6. … The German Parliament welcomes the offer of out-of-school German courses in the CIS (former Soviet Union) by the German Government. It calls on the Government to continue and expand these initiatives…”
One wonders how this promotion of the German language inside other countries is appreciated by the indigenous peoples. There is a difference between language courses for ethnic Germans who wish to return to Germany on the one hand and for those who do not on the other. The latter will certainly not be encouraged to integrate into their ‘homelands’ by learning German for the first time. But the extent to which only blood is the deciding factor for German citizenship is clear when the German language qualification has to be artificially taught!
7. “The German Parliament supports the common task of anchoring throughout Europe the culture of living together which has developed through European integration … A Europe which is drawing together with the inclusion of states in middle and eastern Europe creates the preconditions for a common formation of the European future.”
Many small countries in Europe – west as well as east – have fought two wars in order not to have their ‘common’ future decided by others and certainly not by a European superpower of the kind which the German political class has been creating since the end of the last war.
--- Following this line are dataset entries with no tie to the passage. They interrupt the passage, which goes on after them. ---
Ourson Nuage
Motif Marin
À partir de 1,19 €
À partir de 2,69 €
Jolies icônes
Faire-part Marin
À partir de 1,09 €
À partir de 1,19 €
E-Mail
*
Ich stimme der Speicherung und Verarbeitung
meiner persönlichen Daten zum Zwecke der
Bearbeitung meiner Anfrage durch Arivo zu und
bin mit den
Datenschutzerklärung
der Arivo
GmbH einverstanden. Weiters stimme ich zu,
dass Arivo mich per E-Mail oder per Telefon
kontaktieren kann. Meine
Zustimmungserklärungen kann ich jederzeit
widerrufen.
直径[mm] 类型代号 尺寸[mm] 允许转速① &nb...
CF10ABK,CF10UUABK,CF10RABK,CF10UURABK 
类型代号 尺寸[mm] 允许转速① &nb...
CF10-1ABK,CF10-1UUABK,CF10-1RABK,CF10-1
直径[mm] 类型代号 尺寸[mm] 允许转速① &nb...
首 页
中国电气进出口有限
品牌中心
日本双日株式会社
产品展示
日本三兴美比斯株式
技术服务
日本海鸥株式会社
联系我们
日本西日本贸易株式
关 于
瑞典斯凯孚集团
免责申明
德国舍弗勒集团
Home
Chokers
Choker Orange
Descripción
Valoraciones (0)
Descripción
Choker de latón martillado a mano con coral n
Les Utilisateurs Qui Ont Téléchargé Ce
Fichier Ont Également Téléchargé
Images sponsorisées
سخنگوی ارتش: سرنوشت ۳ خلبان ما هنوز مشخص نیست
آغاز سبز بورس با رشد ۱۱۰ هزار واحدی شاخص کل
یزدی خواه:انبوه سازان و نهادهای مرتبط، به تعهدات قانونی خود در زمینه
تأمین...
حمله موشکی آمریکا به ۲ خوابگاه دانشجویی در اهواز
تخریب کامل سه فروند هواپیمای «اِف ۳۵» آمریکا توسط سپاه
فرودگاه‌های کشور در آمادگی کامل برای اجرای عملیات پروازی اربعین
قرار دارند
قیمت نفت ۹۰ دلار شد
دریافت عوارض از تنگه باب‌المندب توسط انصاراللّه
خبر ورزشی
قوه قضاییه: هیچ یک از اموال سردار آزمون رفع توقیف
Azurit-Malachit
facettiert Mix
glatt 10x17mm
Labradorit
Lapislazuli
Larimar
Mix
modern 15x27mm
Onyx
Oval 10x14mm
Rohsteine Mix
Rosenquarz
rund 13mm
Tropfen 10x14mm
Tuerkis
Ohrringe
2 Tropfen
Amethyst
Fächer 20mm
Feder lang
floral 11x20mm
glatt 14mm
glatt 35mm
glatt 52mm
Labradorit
National sovereignty and the co-operation of free nations in trade, social relations and frequent political alliances is precisely what that war was fought to achieve. In ‘middle and eastern Europe’, as this German parliamentary motion calls it, we see the difference between that concept of free nationhood and the coercion of other nations dressed up as ‘co-operation’, and ‘cultural exchanges’ and ‘European integration’. Europe has indeed gone ‘full circle’. Ironically and tragically this has happened with the full collaboration of the British political establishments.